The religious tradition is more littered with mystics of one sort or another than we sometimes think. Some argue that Ignatius of Loyal and Martin of Luther had one common trait – they were mystics. England, and it is not obvious why, has contributed more than its fair share of mystics, though the Church of England is, by and large, a staid and highly intellectual, or just plain drowsy, institution. Yet it has produced luminaries like William Blake, Evelyn Underhill, and John and Charles Wesley to name a few. The Wesley's are described as having triggered the great awakening in the Church of England that leads in a fairly direct line to the Pentecostal movement in the US.
In the US, our mystical tradition spans centuries. The Quakers and the Shakers have deep mystical roots. Jonathan Edwards was a great leader and mystic within the New England Congregational movement. Martin Luther King Jr was a deeply mystical presence. When he told us he'd seen the place where all God's children could play together, I don't think that was just incredibly beautiful prose, I think it was an honest retelling of a mystical experience.
All of that is to justify my own little experience preparing for this sermon. I was pondering what to make of all that speaking in tongues and such. I was focused on talking and communicating and languages and that sort of thing. And then I heard in my mind a voice that said "It's not about speaking. It's about listening."
It's great for the Apostles that they get to speak in, apparently, every language in the known world. But the miracle is that everyone gets to listen. The Spirit speaks in such a way that everyone can hear. The mighty and the meek, the rich and the poor, the clean and the corrupt, people of the right race and people of the wrong race... everyone gets to listen.
Surely the Spirit, not bound in any way to time or place, speaks to us today in a way that we can listen – in a way that is tuned perfectly to each and every one of us. But we tend to want to talk rather than to listen.
In the Gospel reading today Jesus laments that he has much to say to the disciples, but that they cannot bear to hear it – they cannot bear to listen... But not to worry – the Spirit of Truth will come and lead us into all truth.
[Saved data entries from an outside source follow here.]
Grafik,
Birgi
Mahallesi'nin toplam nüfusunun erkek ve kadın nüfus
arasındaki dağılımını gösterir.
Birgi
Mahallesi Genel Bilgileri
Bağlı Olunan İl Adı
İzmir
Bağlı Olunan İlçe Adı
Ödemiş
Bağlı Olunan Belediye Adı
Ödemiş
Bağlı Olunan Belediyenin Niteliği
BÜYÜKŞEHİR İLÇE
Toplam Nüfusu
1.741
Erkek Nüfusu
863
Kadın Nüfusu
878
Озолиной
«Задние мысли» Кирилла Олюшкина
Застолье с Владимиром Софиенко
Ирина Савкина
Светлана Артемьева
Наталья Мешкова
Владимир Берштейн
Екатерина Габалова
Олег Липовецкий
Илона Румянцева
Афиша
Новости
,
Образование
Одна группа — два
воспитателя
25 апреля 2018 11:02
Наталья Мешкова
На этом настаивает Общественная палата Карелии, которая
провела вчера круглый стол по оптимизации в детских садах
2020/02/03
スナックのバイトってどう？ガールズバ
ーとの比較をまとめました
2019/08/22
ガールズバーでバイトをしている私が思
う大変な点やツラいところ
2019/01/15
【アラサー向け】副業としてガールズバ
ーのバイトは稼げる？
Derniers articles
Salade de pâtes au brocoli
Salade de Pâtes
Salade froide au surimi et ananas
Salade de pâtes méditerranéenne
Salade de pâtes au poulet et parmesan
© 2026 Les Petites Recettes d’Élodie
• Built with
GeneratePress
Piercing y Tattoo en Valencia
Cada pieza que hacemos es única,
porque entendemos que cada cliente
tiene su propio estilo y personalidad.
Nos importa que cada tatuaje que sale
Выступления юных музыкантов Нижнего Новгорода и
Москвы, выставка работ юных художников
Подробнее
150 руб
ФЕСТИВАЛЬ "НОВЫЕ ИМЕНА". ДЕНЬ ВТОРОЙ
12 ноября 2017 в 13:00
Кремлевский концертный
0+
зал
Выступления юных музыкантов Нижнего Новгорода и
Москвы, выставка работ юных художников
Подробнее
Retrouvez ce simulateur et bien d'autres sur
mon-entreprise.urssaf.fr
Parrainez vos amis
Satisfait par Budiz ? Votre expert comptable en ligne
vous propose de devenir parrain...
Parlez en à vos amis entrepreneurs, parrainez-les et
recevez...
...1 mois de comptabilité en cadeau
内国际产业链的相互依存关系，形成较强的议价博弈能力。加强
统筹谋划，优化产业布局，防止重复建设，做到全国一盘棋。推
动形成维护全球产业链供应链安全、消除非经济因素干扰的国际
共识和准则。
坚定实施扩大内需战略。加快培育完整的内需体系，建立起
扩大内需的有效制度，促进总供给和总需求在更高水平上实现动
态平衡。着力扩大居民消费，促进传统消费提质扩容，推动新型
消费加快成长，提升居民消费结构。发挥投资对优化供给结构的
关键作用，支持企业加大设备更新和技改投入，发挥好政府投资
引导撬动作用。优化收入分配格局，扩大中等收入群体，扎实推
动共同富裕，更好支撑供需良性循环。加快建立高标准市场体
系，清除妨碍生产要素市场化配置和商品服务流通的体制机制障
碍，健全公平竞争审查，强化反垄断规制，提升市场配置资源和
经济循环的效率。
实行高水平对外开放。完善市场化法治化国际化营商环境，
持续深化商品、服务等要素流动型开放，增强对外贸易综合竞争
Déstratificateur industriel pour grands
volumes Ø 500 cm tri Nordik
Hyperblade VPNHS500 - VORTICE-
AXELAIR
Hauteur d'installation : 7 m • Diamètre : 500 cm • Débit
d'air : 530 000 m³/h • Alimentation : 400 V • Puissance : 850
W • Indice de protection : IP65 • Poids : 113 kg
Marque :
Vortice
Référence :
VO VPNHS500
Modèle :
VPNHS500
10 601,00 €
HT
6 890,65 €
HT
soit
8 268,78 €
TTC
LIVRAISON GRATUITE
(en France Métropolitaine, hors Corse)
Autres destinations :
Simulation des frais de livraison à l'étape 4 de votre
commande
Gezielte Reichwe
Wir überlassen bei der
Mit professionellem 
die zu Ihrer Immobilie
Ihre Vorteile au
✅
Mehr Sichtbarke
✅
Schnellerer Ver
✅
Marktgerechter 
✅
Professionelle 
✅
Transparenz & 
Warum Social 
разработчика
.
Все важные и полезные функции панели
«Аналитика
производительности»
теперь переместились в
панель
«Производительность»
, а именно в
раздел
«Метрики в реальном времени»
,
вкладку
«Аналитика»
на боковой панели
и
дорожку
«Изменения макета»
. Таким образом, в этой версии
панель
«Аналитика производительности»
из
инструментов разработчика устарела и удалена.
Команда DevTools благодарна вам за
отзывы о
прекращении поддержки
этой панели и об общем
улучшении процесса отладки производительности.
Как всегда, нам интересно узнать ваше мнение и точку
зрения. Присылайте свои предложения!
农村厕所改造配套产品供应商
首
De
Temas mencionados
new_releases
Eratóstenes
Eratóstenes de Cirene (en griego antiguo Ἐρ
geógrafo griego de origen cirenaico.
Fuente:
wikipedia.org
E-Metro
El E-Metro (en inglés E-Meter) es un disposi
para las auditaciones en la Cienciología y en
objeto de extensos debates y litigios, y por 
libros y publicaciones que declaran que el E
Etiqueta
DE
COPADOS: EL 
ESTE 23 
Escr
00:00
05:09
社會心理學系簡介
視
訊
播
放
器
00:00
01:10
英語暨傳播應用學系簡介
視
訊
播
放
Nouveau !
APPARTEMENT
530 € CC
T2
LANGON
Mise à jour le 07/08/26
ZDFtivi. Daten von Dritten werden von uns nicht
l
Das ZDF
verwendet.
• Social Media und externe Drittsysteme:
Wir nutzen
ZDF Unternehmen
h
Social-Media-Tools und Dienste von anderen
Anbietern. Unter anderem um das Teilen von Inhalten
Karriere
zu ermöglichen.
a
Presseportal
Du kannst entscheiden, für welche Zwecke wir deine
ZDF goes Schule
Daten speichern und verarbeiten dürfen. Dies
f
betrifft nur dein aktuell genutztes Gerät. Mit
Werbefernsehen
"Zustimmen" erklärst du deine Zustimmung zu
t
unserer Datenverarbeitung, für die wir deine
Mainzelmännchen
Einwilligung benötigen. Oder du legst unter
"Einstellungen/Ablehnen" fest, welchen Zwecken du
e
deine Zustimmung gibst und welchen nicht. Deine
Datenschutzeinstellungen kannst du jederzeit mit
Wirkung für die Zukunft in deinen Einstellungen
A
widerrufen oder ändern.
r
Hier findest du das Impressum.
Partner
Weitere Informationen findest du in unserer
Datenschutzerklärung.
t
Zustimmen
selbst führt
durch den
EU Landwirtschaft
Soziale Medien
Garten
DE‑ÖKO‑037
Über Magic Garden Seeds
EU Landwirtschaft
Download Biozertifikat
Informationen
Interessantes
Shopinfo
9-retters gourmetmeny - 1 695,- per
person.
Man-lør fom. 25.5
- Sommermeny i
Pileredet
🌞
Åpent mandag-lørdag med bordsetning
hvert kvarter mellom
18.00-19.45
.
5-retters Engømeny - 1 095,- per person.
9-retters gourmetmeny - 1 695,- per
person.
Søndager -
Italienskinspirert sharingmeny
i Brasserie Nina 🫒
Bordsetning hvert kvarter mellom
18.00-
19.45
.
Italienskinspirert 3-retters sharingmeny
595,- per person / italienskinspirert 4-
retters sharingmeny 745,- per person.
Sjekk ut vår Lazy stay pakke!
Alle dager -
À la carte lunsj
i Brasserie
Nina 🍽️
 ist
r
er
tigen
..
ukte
That is our journey. We still cannot bear to hear all that God has to say, but bit by bit we are being led by the Spirit in the direction of truth – of true knowledge of God's love. But we cannot know God's love without sharing God's love.
Kenneth Boulding, one of my favorite economists – who also happened to be a devout Quaker and mystical poet – says in a sonnet:
We know not how that day is to be born
whether in tongues of fire and wings of flame
as once at Pentecost the Spirit came
or whether imperceptibly as dawn.
But as the seed must grow into a tree,
so life is love, and love the end must be."
It strikes me that for most of my life I have thought of Pentecost as a day for speaking. But the story from Acts is as much about listening as speaking... about drawing breath – spirit...
So in the Spirit of Pentecost think of nothing to say. Just breath. Come Holy Spirit.